(PROVIDED DATA Opens)

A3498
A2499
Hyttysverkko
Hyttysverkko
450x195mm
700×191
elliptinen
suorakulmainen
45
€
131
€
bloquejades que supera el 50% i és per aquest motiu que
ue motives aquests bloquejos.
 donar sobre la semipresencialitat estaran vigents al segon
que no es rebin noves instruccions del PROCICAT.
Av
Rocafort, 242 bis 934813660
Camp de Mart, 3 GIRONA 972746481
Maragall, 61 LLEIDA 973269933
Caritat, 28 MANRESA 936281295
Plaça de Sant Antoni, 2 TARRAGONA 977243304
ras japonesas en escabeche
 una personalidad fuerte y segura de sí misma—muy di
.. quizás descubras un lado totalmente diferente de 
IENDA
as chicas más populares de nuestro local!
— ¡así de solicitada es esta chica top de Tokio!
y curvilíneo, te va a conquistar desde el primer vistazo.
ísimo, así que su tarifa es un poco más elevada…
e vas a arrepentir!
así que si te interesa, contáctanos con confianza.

(PROVIDED DATA Closes)
(PROVIDED DATA Opens)

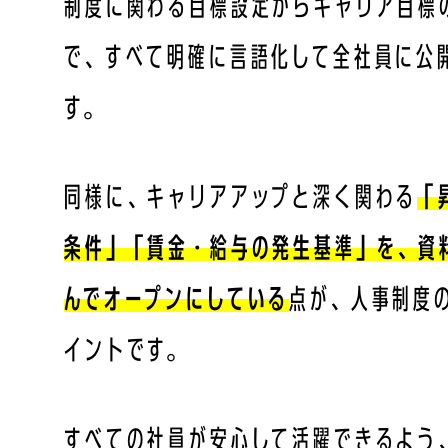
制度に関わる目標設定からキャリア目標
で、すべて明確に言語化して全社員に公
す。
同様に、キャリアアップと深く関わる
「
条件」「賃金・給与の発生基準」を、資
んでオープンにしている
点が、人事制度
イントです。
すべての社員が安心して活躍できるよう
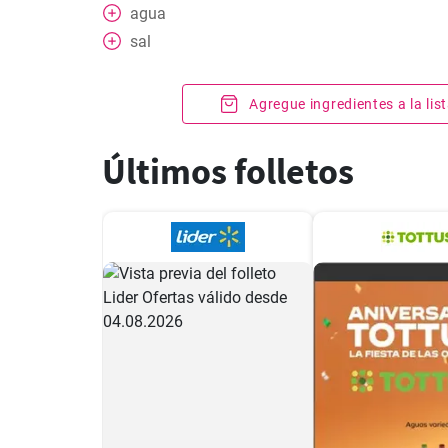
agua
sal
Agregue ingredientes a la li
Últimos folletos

(PROVIDED DATA Closes)
(PROVIDED DATA Opens)

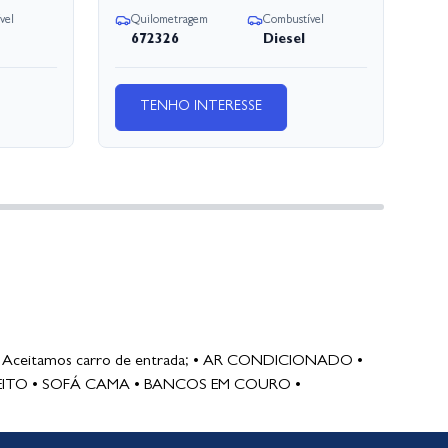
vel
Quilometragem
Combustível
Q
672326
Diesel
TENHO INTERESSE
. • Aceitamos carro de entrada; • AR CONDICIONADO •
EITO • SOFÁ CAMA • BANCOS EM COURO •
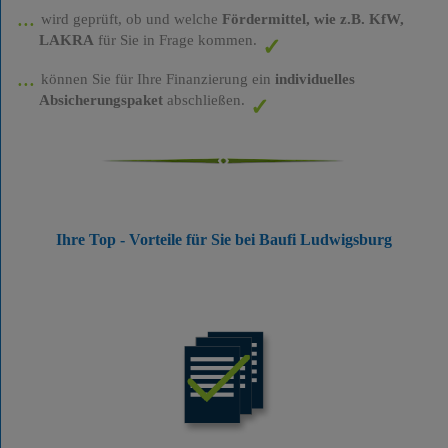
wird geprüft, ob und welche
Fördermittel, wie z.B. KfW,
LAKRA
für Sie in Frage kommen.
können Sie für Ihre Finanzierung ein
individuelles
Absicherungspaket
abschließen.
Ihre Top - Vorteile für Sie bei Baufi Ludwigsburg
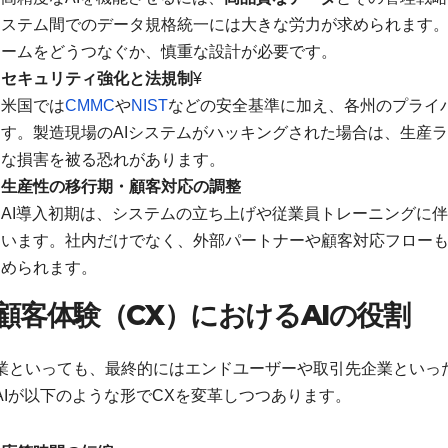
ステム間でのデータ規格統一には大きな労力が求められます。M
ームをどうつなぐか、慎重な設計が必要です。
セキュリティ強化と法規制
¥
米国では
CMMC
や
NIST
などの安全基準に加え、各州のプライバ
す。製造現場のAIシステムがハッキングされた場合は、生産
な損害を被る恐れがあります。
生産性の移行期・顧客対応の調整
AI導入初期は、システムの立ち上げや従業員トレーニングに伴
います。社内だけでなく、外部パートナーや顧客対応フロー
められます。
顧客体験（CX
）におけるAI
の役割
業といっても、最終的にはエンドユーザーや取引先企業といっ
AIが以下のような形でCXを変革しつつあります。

(PROVIDED DATA Closes)

--- ABOUT THIS TASK ---
Pull out every line in the data above that has the word "Ihre".

--- RESULT FOR THIS TASK ---
können Sie für Ihre Finanzierung ein
Ihre Top - Vorteile für Sie bei Baufi Ludwigsburg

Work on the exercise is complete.